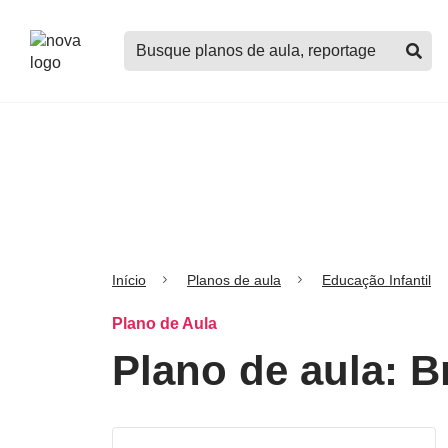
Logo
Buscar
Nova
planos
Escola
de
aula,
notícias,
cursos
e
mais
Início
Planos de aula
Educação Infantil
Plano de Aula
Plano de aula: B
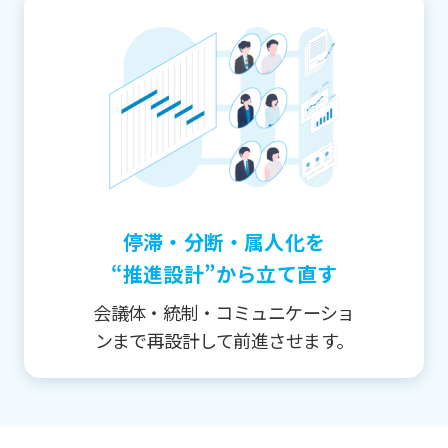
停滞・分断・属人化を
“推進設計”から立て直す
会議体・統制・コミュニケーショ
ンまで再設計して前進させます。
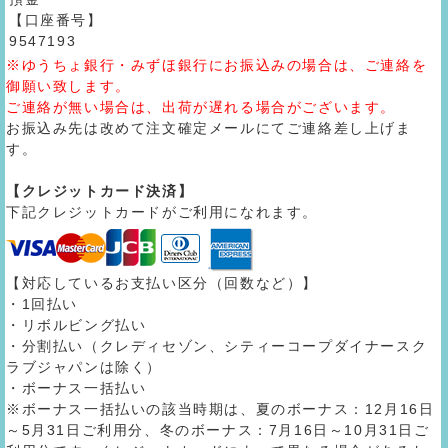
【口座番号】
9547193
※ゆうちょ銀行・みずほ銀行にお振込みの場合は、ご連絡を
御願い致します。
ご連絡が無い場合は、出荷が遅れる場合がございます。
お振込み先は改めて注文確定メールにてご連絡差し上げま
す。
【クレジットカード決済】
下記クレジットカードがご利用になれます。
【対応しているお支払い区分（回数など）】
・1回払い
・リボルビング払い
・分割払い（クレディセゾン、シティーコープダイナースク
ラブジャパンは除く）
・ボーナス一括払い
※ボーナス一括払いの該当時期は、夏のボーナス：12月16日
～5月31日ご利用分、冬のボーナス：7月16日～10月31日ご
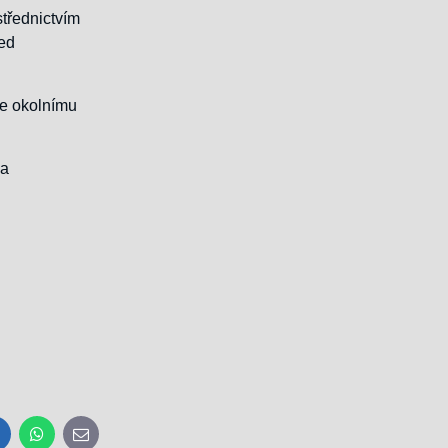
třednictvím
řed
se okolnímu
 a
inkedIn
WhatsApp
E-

* * *

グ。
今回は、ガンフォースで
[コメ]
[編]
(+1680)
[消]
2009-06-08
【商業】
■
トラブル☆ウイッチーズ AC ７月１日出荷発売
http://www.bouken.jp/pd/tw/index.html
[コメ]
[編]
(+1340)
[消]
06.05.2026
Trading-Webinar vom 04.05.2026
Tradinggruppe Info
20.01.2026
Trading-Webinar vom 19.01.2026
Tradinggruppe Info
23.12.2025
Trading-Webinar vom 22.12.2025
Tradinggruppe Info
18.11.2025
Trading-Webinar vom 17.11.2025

ASSIGNMENT
In the entries above, identify each line that includes the string "Webinar", then copy it.

EXPECTED ANSWER
Trading-Webinar vom 04.05.2026
Trading-Webinar vom 19.01.2026
Trading-Webinar vom 22.12.2025
Trading-Webinar vom 17.11.2025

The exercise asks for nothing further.